Predictably, David Lammy was appalled. The same David Lammy who compared the ERG to Nazis – in a statement he said wasn’t ‘strong enough’. John McDonnell was shocked. The same John McDonnell who spoke of killing Margaret Thatcher and lynching Esther McVey. Ed Davey was furious. The same Ed Davey who had called for a ‘a Remain alliance to decapitate that blond head in Uxbridge and South Ruislip’. Jo Swinson was almost in tears. The same Jo Swinson, the leader of a party whose members last week, in a cheerful conference ditty, urged Tony Blair to ‘fuck off and die’. Jess Philips was moved to ask an urgent question on parliamentary language. The same Jess Philips who threatened ‘to knife [Jeremy Corbyn] in the front.’

And away from parliament, last week a rapper whose name I did not recognize then and which I have forgotten since, emerged at an awards ceremony clutching the fake decapitated head of Boris Johnson. He held it aloft to cheers and laughter. It was a sickening display both from the artist and his audience. But where was the opposition outrage then?

None of this, of course, is to make light of genuine threats to our politicians – female MPs in particular. The abuse many of them receive is vile. Jo Swinson is perfectly entitled to want to stop Brexit. Anna Soubry can of course leave the Conservatives and argue for a second referendum. They do so from a deep and genuine belief that they are right. And they should be able to do so without threat or intimidation. But to claim that this abuse results from our current Prime Minister’s description of a Bill he loathes is laughable.

But then we know that the offence taken last night in parliament was affected, the tears crocodile. Labour MPs weaponized the death of a slain colleague in a deeply callous and unpleasant manner in an attempt to deflect from the shortcomings of their own parties.
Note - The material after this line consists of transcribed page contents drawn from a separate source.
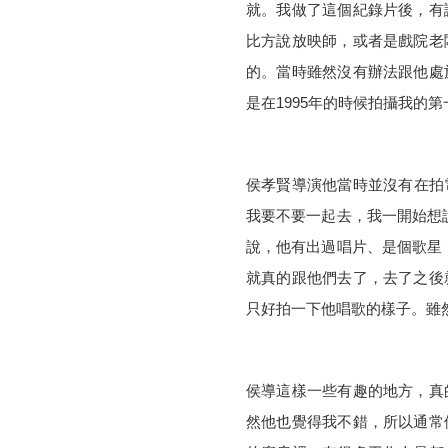
就。我做了這個紀錄片後，有
比方說放映師，或者是戲院老
的。當時雖然沒有辦法跟他處
是在
1995
年的時候拍攝我的第
侯孝賢導演他當時並沒有在拍
我要不要一起去，我一開始想
說，他有出過唱片、是個歌星
就真的跟他們去了，去了之後
只好拍一下他唱歌的樣子。雖
侯導這樣一些有趣的地方，真
然他也覺得我不錯，所以通常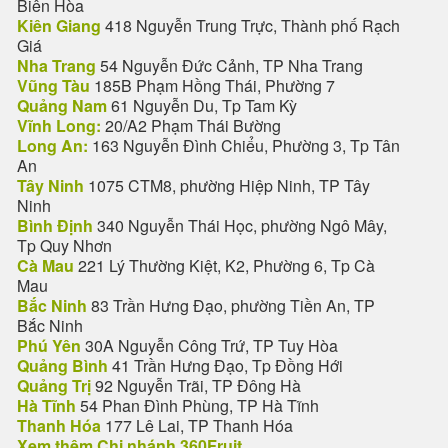
Biên Hòa
Kiên Giang
418 Nguyễn Trung Trực, Thành phố Rạch
Giá
Nha Trang
54 Nguyễn Đức Cảnh, TP Nha Trang
Vũng Tàu
185B Phạm Hồng Thái, Phường 7
Quảng Nam
61 Nguyễn Du, Tp Tam Kỳ
Vĩnh Long:
20/A2 Phạm Thái Bường
Long An:
163 Nguyễn Đình Chiểu, Phường 3, Tp Tân
An
Tây Ninh
1075 CTM8, phường Hiệp Ninh, TP Tây
Ninh
Bình Định
340 Nguyễn Thái Học, phường Ngô Mây,
Tp Quy Nhơn
Cà Mau
221 Lý Thường Kiệt, K2, Phường 6, Tp Cà
Mau
Bắc Ninh
83 Trần Hưng Đạo, phường Tiền An, TP
Bắc Ninh
Phú Yên
30A Nguyễn Công Trứ, TP Tuy Hòa
Quảng Bình
41 Trần Hưng Đạo, Tp Đồng Hới
Quảng Trị
92 Nguyễn Trãi, TP Đông Hà
Hà Tĩnh
54 Phan Đình Phùng, TP Hà Tĩnh
Thanh Hóa
177 Lê Lai, TP Thanh Hóa
Xem thêm Chi nhánh 360Fruit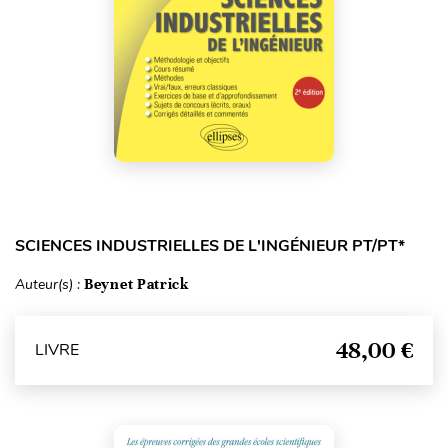
SCIENCES INDUSTRIELLES DE L'INGÉNIEUR PT/PT*
Auteur(s) :
Beynet Patrick
48,00 €
LIVRE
Had Johnson apologized to Sheriff, or had he stopped referring to the Benn Bill as the 'Surrender Bill' it would have been tantamount to accepting that two unconnected events were linked. He was right to do neither.

When Lady Hale read out the Supreme Court’s ruling on Tuesday morning there was much jubilation. Gloating MPs tweeted pictures of themselves already sitting back in the House of Commons, eager further to humiliate the Prime Minister. But events yesterday served only to reinforce what we already knew. This parliament is finished, discredited and without mandate. It has to go. The opposition wasn’t upset by the Prime Minister’s language last night. They were upset that no matter what tricks they play, no matter how much they delay, the public cannot be fooled.  As Geoffrey Cox warned, Christmas is coming.